A Quick Tutorial on Setoids in Coq

A setoid is a type T and an equivalence relation (=) : T -> T -> Prop=. Coq has some built-in automation facilities for working with setoids that can make your life a lot easier.

Building a setoid

Let's suppose we wanted to implement a quick-and-dirty version of finite sets on some type A. One option is to use list A, but lists have two properties that get in the way: ordering and duplication. Building a Setoid allows us to abstract away these features, and consider two lists equivalent if they have the same elements.

Context {A : Type}.

Definition equiv_list (l1 l2 : list A) : Prop :=
  ∀ a : A, In a l1 <-> In a l2.

To register our new equivalence with Coq and reap the benefits of automation, we make list A an instance of the Setoid typeclass:

Instance ListSetoid : Setoid (list A) :=
  { equiv := equiv_list }.
Proof.
  split.

At this point, we're dropped into proof mode and our goal is to prove that equiv_list is an equivalence relation. To see the full proof, see the Coq source for this post (we use some setoid-related automation to prove this goal).

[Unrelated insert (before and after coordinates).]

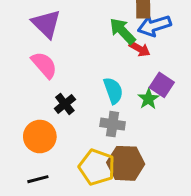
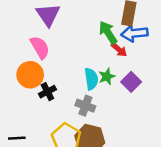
green star: (148, 99) -> (107, 77), moved
black cross: (65, 104) -> (47, 92), moved
orange circle: (40, 137) -> (30, 75), moved

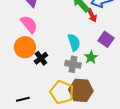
red arrow: (119, 50) -> (92, 15), turned 32
green star: (107, 77) -> (91, 57), moved

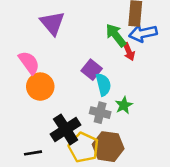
pink semicircle: (29, 24) -> (29, 63), moved
purple square: (106, 39) -> (92, 70), moved
black cross: (41, 58) -> (66, 129), moved, size x1.6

Immediately, we gain access to a few tactics that work for normal equality, like reflexivity, symmetry (plus symmetry in [...]), and transitivity.

setoid_rewrite

The #1 benefit to using setoids is access to the setoid_rewrite tactic. Rewriting is one of the most powerful features of the tactic language, and using setoids allows us to expand its reach.

Suppose we have l1 l2 : list A. If we have l1 = l2 (where = is Coq's built-in equality), we can replace l1 with l2 in all contexts:

Lemma hd_eq (l1 l2 : list A) : l1 = l2 -> hd l1 = hd l2.
Proof.
  intros l1eql2.
  now rewrite l1eql2.
Qed.

This isn't true if we just know l1 = l2= (where == is notation for list_equiv). However, there are certain contexts in which they are interchangeable. Suppose further that A has decidable equality, and consider the following remove function:

Context {deceq : ∀ x y : A, {x = y} + {x ≠ y}}.

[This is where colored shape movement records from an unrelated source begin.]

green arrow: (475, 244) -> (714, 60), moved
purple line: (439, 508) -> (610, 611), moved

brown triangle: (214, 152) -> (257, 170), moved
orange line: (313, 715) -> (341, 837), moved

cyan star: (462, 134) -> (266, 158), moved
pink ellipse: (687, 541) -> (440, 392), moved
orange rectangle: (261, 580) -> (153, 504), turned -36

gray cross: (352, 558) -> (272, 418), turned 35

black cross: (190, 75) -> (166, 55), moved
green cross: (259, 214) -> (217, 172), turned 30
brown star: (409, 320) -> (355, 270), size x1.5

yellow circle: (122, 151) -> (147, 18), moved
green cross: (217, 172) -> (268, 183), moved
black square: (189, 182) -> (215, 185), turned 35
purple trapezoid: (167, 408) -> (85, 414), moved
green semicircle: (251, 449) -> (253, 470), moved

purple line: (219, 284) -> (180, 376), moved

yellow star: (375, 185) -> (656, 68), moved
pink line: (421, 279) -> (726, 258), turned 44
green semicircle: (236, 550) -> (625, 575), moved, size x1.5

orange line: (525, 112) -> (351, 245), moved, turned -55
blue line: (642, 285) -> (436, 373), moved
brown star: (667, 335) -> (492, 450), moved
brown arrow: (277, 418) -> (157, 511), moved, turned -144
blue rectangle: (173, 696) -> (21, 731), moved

Fixpoint remove (x : A) (lst : list A) : list A :=
  match lst with
  | nil => nil
  | cons y ys =>
    match deceq x y with
    | left  _ => remove x ys
    | right _ => y :: remove x ys
    end
  end.

Since this removes all occurrences of x in lst, we should be able to prove

∀ x l1 l2, l1 == l2 -> remove x l1 = remove x l2

We state this lemma a bit oddly:

Instance removeProper : Proper (eq ==> equiv ==> equiv) remove.

This concisely states "given two equal inputs x y : A and two equivalent lists l1 l2 : list A, remove x l1 is equivalent to remove y l2". In other words, remove respects equality on A (trivially -- every Coq function respects equality) and the equivalence relation == (AKA equiv) on list A.

Once we have an Instance of Proper, we can use setoid_rewrite to replace replace remove x l1 with remove x l2, even when they appear nested in the goal statement:

Instance revProper : Proper (equiv ==> equiv) (@rev A).
Proof.
  [...]
Qed.

Lemma remove_rev_remove {a b : A} {l1 l2 : list A} :
  l1 == l2 -> rev (remove a l1) == rev (remove a l2).
Proof.
  intros H.
  now setoid_rewrite H.
Qed.

We can even compose Proper instances automatically:

Require Import Coq.Program.Basics.
Local Open Scope program_scope.

Instance rev_remove_Proper : ∀ a, Proper (equiv ==> equiv) (@rev A ∘ remove a).
Proof.
  apply _.
Qed.

The benefits of setoid rewriting continue to increase with the complexity of the goal.